### Task goal:
Wherever a line below holds the word "Davos", copy that line.

Exercise data Block Start

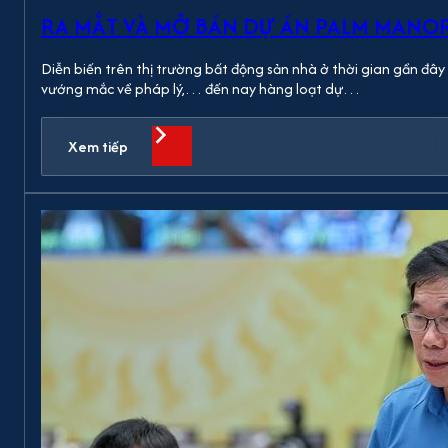
RA MẮT VÀ MỞ BÁN DỰ ÁN PALM MANOR –
Diễn biến trên thị trường bất động sản nhà ở thời gian gần đây 
vướng mắc về pháp lý,… đến nay hàng loạt dự…
Xem tiếp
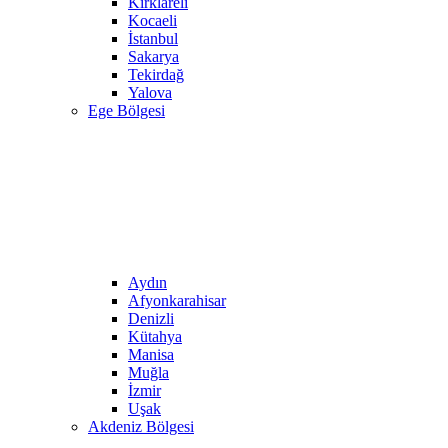
Kırklareli
Kocaeli
İstanbul
Sakarya
Tekirdağ
Yalova
Ege Bölgesi
Aydın
Afyonkarahisar
Denizli
Kütahya
Manisa
Muğla
İzmir
Uşak
Akdeniz Bölgesi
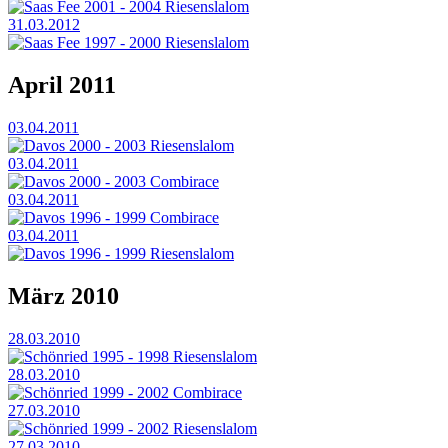
Saas Fee 2001 - 2004 Riesenslalom
31.03.2012
Saas Fee 1997 - 2000 Riesenslalom
April 2011
03.04.2011
Davos 2000 - 2003 Riesenslalom
03.04.2011
Davos 2000 - 2003 Combirace
03.04.2011
Davos 1996 - 1999 Combirace
03.04.2011
Davos 1996 - 1999 Riesenslalom
März 2010
28.03.2010
Schönried 1995 - 1998 Riesenslalom
28.03.2010
Schönried 1999 - 2002 Combirace
27.03.2010
Schönried 1999 - 2002 Riesenslalom
27.03.2010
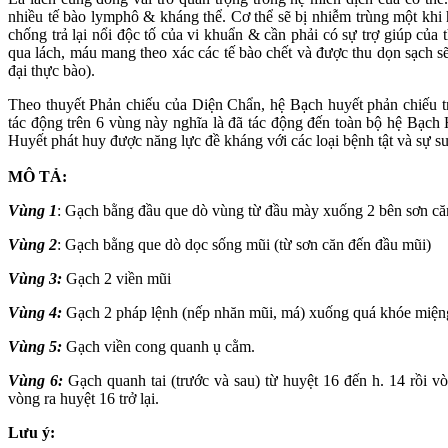
nhiều tế bào lymphô & kháng thể. Cơ thể sẽ bị nhiễm trùng một khi
chống trả lại nổi độc tố của vi khuẩn & cần phải có sự trợ giúp củ
qua lách, máu mang theo xác các tế bào chết và được thu dọn sạch sẽ
đại thực bào).
Theo thuyết Phản chiếu của Diện Chẩn, hệ Bạch huyết phản chiếu 
tác động trên 6 vùng này nghĩa là đã tác động đến toàn bộ hệ Bạch
Huyết phát huy được năng lực đề kháng với các loại bệnh tật và sự su
MÔ TẢ:
Vùng 1
: Gạch bằng đầu que dò vùng từ đầu mày xuống 2 bên sơn că
Vùng 2
: Gạch bằng que dò dọc sống mũi (từ sơn căn đến đầu mũi)
Vùng 3:
Gạch 2 viền mũi
Vùng 4:
Gạch 2 pháp lệnh (nếp nhăn mũi, má) xuống quá khóe miện
Vùng 5:
Gạch viền cong quanh ụ cằm.
Vùng 6:
Gạch quanh tai (trước và sau) từ huyệt 16 đến h. 14 rồi vò
vòng ra huyệt 16 trở lại.
Lưu ý:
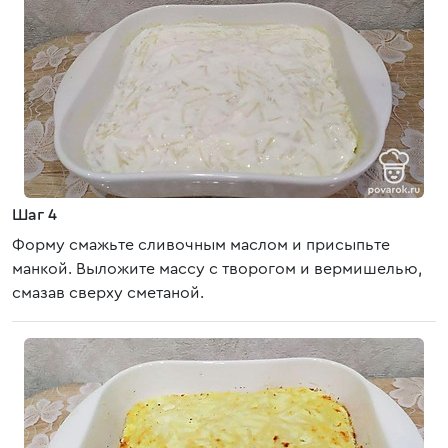
Шаг 4
Форму смажьте сливочным маслом и присыпьте
манкой. Выложите массу с творогом и вермишелью,
смазав сверху сметаной.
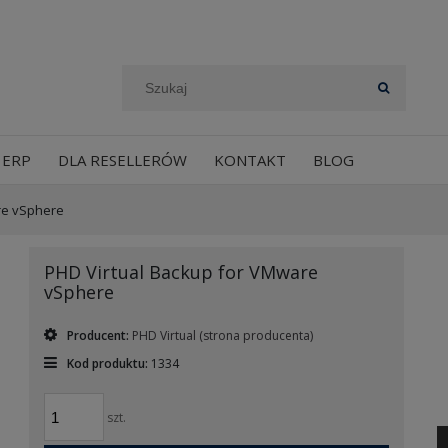
 ERP
DLA RESELLERÓW
KONTAKT
BLOG
re vSphere
PHD Virtual Backup for VMware
vSphere
Producent:
PHD Virtual
(strona producenta)
Kod produktu:
1334
szt.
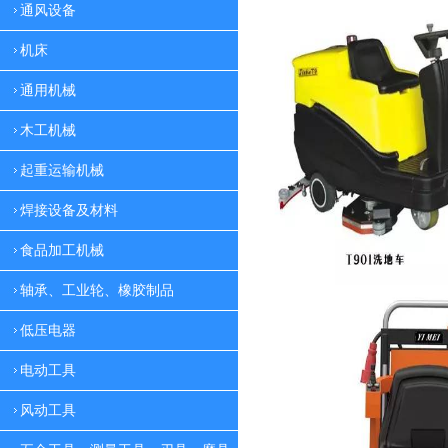
通风设备
机床
通用机械
木工机械
起重运输机械
焊接设备及材料
食品加工机械
轴承、工业轮、橡胶制品
低压电器
电动工具
风动工具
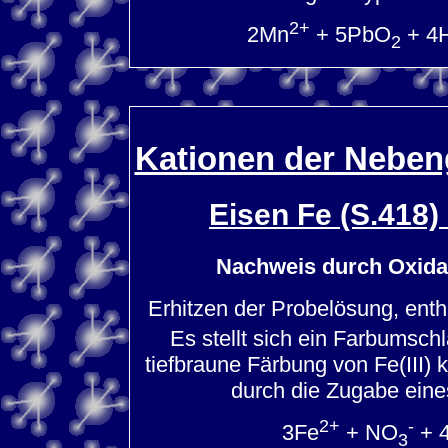
2+
2Mn
+ 5PbO
+ 4
2
Kationen der Nebeng
Eisen Fe (S.418
Nachweis durch Oxida
Erhitzen der Probelösung, enth
Es stellt sich ein Farbumsch
tiefbraune Färbung von Fe(III) k
durch die Zugabe eine
2+
-
3Fe
+ NO
+ 
3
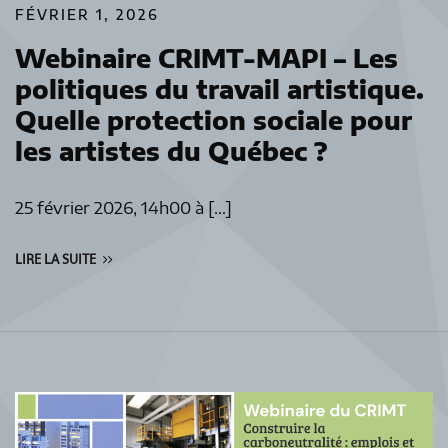
FÉVRIER 1, 2026
Webinaire CRIMT-MAPI – Les
politiques du travail artistique.
Quelle protection sociale pour
les artistes du Québec ?
25 février 2026, 14h00 à […]
LIRE LA SUITE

Exercise data Block End

### Solution for this exercise:
Davos 2000 - 2003 Riesenslalom
Davos 2000 - 2003 Combirace
Davos 1996 - 1999 Combirace
Davos 1996 - 1999 Riesenslalom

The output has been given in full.